▶ [TASK DETAILS]: Write out all of the records precisely. Skip anything that is a picture.

╭─ RECORDS FOR PROCESSING

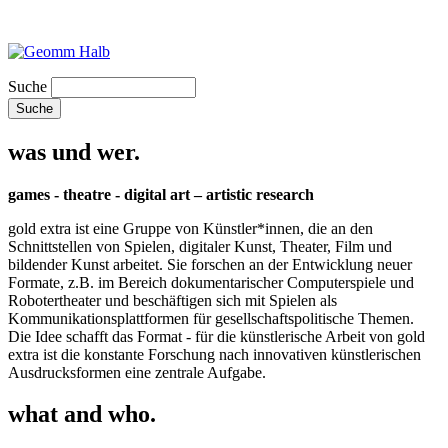
Suche
was und wer.
games - theatre - digital art – artistic research
gold extra ist eine Gruppe von Künstler*innen, die an den
Schnittstellen von Spielen, digitaler Kunst, Theater, Film und
bildender Kunst arbeitet. Sie forschen an der Entwicklung neuer
Formate, z.B. im Bereich dokumentarischer Computerspiele und
Robotertheater und beschäftigen sich mit Spielen als
Kommunikationsplattformen für gesellschaftspolitische Themen.
Die Idee schafft das Format - für die künstlerische Arbeit von gold
extra ist die konstante Forschung nach innovativen künstlerischen
Ausdrucksformen eine zentrale Aufgabe.
what and who.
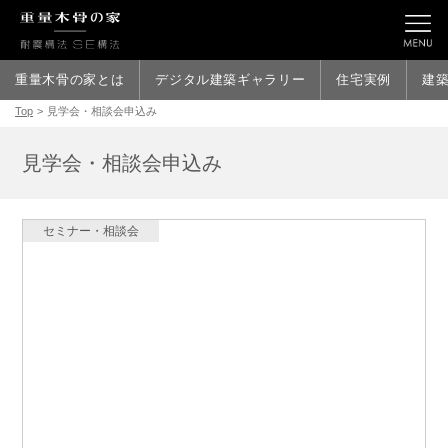
重量木骨の家とは
デジタル建築ギャラリー
住宅実例
建
Top
>
見学会・相談会申込み
見学会・相談会申込み
セミナー・相談会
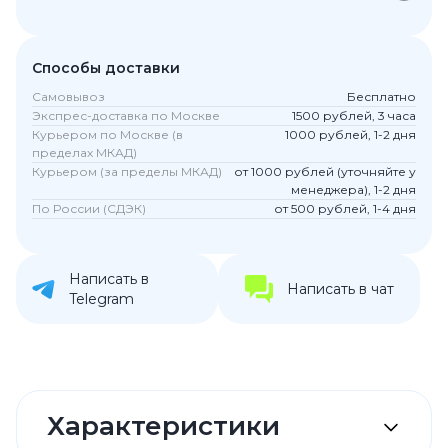
Способы доставки
Самовывоз
Бесплатно
Экспрес-доставка по Москве
1500 рублей, 3 часа
Курьером по Москве (в
1000 рублей, 1-2 дня
пределах МКАД)
Курьером (за пределы МКАД)
от 1000 рублей (уточняйте у
менеджера), 1-2 дня
По России (СДЭК)
от 500 рублей, 1-4 дня
Написать в
Написать в чат
Telegram
Характеристики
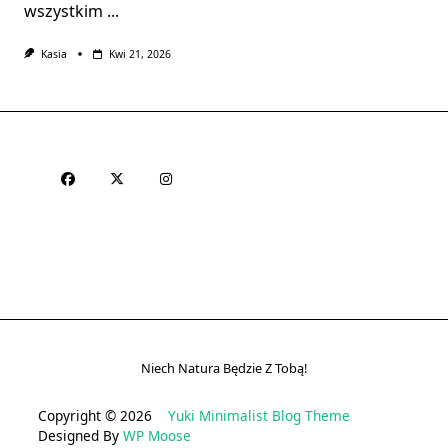
wszystkim
...
Kasia
Kwi 21, 2026
Niech Natura Będzie Z Tobą!
Copyright © 2026
Yuki Minimalist Blog Theme
Designed By
WP Moose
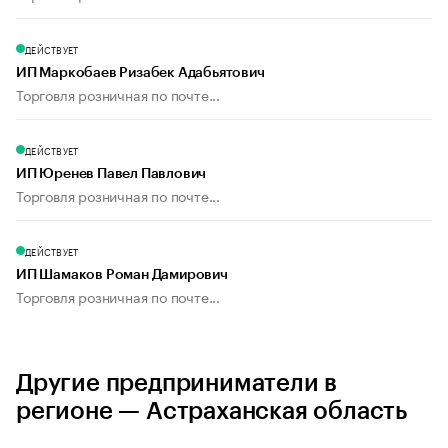
ДЕЙСТВУЕТ
ИП Маркобаев Ризабек Адабьятович
Торговля розничная по почте...
ДЕЙСТВУЕТ
ИП Юренев Павел Павлович
Торговля розничная по почте...
ДЕЙСТВУЕТ
ИП Шамаков Роман Дамирович
Торговля розничная по почте...
Другие предприниматели в
регионе — Астраханская область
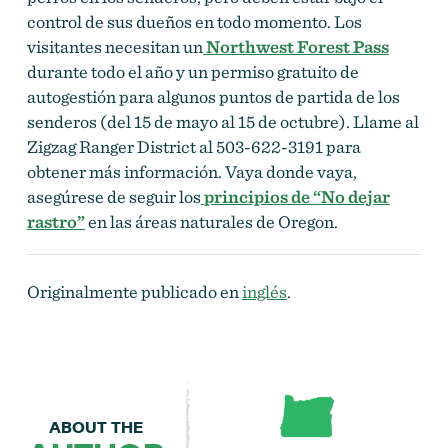
control de sus dueños en todo momento. Los
visitantes necesitan un
Northwest Forest Pass
durante todo el año y un permiso gratuito de
autogestión para algunos puntos de partida de los
senderos (del 15 de mayo al 15 de octubre). Llame al
Zigzag Ranger District al 503-622-3191 para
obtener más información. Vaya donde vaya,
asegúrese de seguir los
principios de “No dejar
rastro”
en las áreas naturales de Oregon.
Originalmente publicado en
inglés
.
ABOUT THE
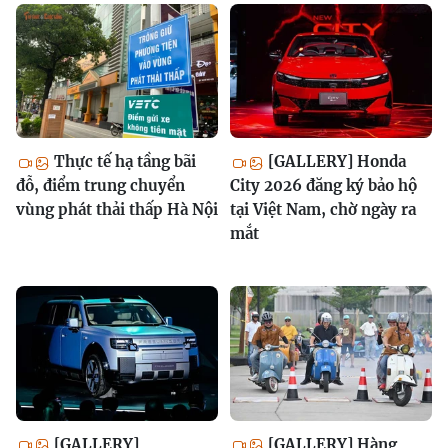
Thực tế hạ tầng bãi
[GALLERY] Honda
đỗ, điểm trung chuyển
City 2026 đăng ký bảo hộ
vùng phát thải thấp Hà Nội
tại Việt Nam, chờ ngày ra
mắt
[GALLERY]
[GALLERY] Hàng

╰─

▶ [SOLUTION TO THIS EXERCISE]:
Suche
was und wer.
games - theatre - digital art – artistic research
gold extra ist eine Gruppe von Künstler*innen, die an den
Schnittstellen von Spielen, digitaler Kunst, Theater, Film und
bildender Kunst arbeitet. Sie forschen an der Entwicklung neuer
Formate, z.B. im Bereich dokumentarischer Computerspiele und
Robotertheater und beschäftigen sich mit Spielen als
Kommunikationsplattformen für gesellschaftspolitische Themen.
Die Idee schafft das Format - für die künstlerische Arbeit von gold
extra ist die konstante Forschung nach innovativen künstlerischen
Ausdrucksformen eine zentrale Aufgabe.
what and who.
重量木骨の家とは
デジタル建築ギャラリー
住宅実例
建
Top
>
見学会・相談会申込み
見学会・相談会申込み
セミナー・相談会
Способы доставки
Самовывоз
Бесплатно
Экспрес-доставка по Москве
1500 рублей, 3 часа
Курьером по Москве (в
1000 рублей, 1-2 дня
пределах МКАД)
Курьером (за пределы МКАД)
от 1000 рублей (уточняйте у
менеджера), 1-2 дня
По России (СДЭК)
от 500 рублей, 1-4 дня
Написать в
Написать в чат
Telegram
Характеристики
wszystkim
...
Kasia
Kwi 21, 2026
Niech Natura Będzie Z Tobą!
Copyright © 2026
Yuki Minimalist Blog Theme
Designed By
WP Moose
ДЕЙСТВУЕТ
ИП Маркобаев Ризабек Адабьятович
Торговля розничная по почте...
ДЕЙСТВУЕТ
ИП Юренев Павел Павлович
Торговля розничная по почте...
ДЕЙСТВУЕТ
ИП Шамаков Роман Дамирович
Торговля розничная по почте...
Другие предприниматели в
регионе — Астраханская область
control de sus dueños en todo momento. Los
visitantes necesitan un
Northwest Forest Pass
durante todo el año y un permiso gratuito de
autogestión para algunos puntos de partida de los
senderos (del 15 de mayo al 15 de octubre). Llame al
Zigzag Ranger District al 503-622-3191 para
obtener más información. Vaya donde vaya,
asegúrese de seguir los
principios de “No dejar
rastro”
en las áreas naturales de Oregon.
Originalmente publicado en
inglés
.
ABOUT THE
Thực tế hạ tầng bãi
[GALLERY] Honda
đỗ, điểm trung chuyển
City 2026 đăng ký bảo hộ
vùng phát thải thấp Hà Nội
tại Việt Nam, chờ ngày ra
mắt
[GALLERY]
[GALLERY] Hàng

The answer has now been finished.